Howdy and welcome to the forum. The Thailand page can be a little slow but hopefully you'll get the information that you are needing.


Regards

Jet Lag


----------



## guyza101 (Jun 24, 2015)

Thanks Jet lag...heres hoping


----------



## roadie7 (Jun 18, 2015)

All the best Guyza. I'm planning retire to Thailand when I finish work later this year. So I have plenty to learn also. I live in the tropics of Townsville so I won't need much adapting to the weather than you have too. A great adventure to look forward too.


----------



## Asian Spirit (Mar 1, 2010)

*Small World*



roadie7 said:


> All the best Guyza. I'm planning retire to Thailand when I finish work later this year. So I have plenty to learn also. I live in the tropics of Townsville so I won't need much adapting to the weather than you have too. A great adventure to look forward too.


Hi Rodie7 and welcome,,, Sure a small world. A close friend of ours (George Brand) from Collinsville would come here to the Philippines for many years and had built a retirement home close to Legaspi, down South of Manila.

If ya don't find what you're lookin' for with a move to Thailand, try here in the Philippines. Kind of the same and a lot less expensive


----------



## roadie7 (Jun 18, 2015)

Thanks, I'm surprised you say Philipines is cheaper. I would have guessed they would be similar


----------



## Asian Spirit (Mar 1, 2010)

roadie7 said:


> Thanks, I'm surprised you say Philipines is cheaper. I would have guessed they would be similar


Yea, the overall cost of living (except electric power) is far lower. However, it is more underdeveloped but still has a lifestyle that is good for retirement. Even has some of the best Aussie steaks and other foods. Even English bangers and the like depending on location.


----------



## roadie7 (Jun 18, 2015)

I'm a vegetarian so that's not much incentive. What about retirement visas or do you do border runs all the time?


----------



## Asian Spirit (Mar 1, 2010)

roadie7 said:


> I'm a vegetarian so that's not much incentive. What about retirement visas or do you do border runs all the time?


Good Morning,

Yes they offer retirement visas but I have no usable information on it and it quite expensive. I'm living in the Philippines as a married, permanent resident so no retirement visa needed.

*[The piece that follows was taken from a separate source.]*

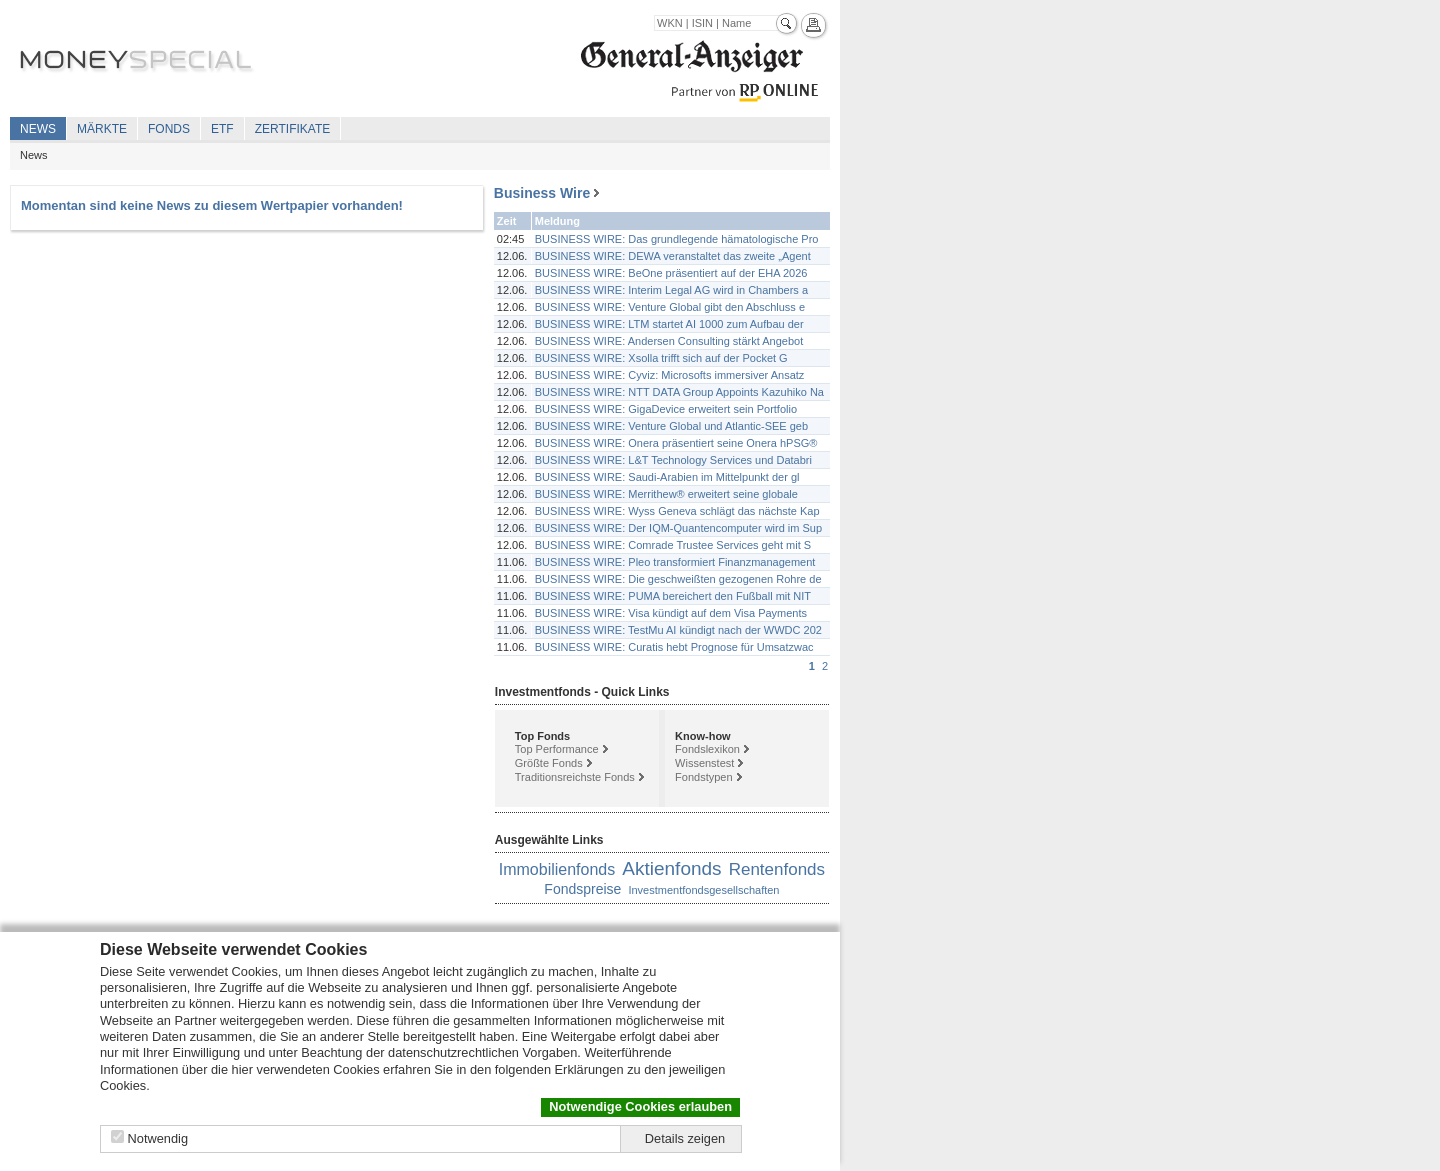 This screenshot has height=1171, width=1440. I want to click on Aktienfonds, so click(671, 868).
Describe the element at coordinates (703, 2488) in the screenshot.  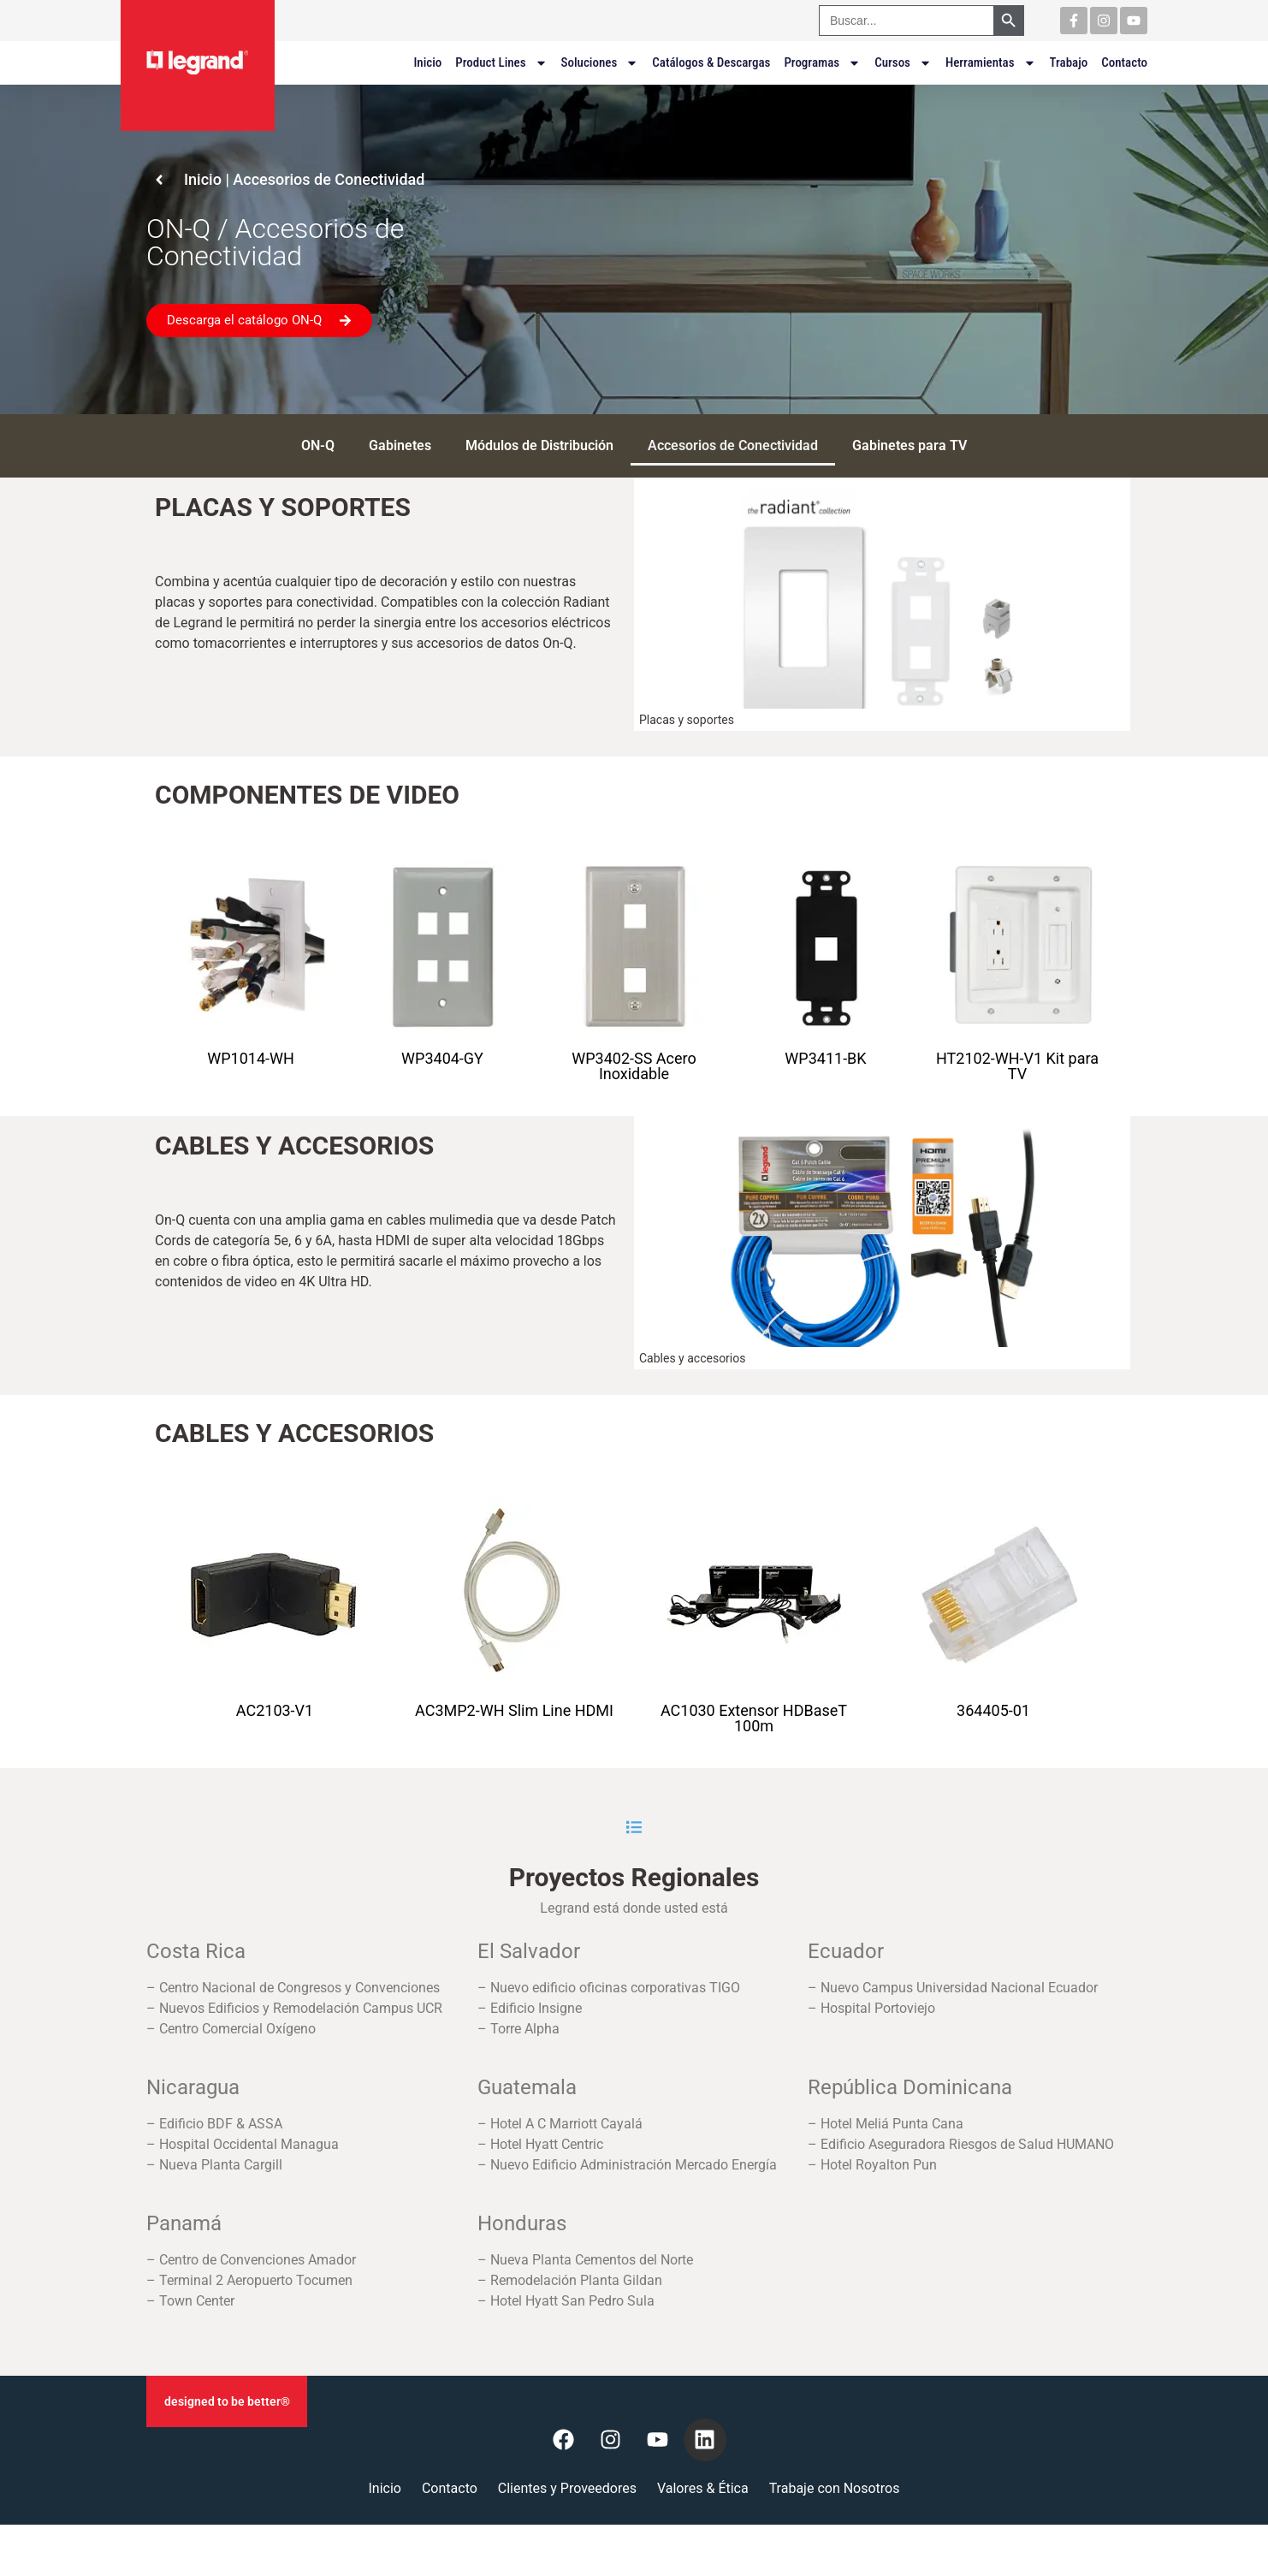 I see `Valores & Ética` at that location.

Easiest way to stay here long term is to simply renew your visitors visa every two months. At the end of two years you need to exit the country (visa run) and return the next day. Least expensive is usually to fly from Clark (Angeles City) or from Manila to Hong Kong and return the next day to start the process over again.
Here on Expat Forum, go to the Philippines Page and spend some time reading posts on that subject or ask questions. Many members there and most all willing to help all they can.



Jet Lag..


----------



## roadie7 (Jun 18, 2015)

Thanks for the info. I'll check it out.


----------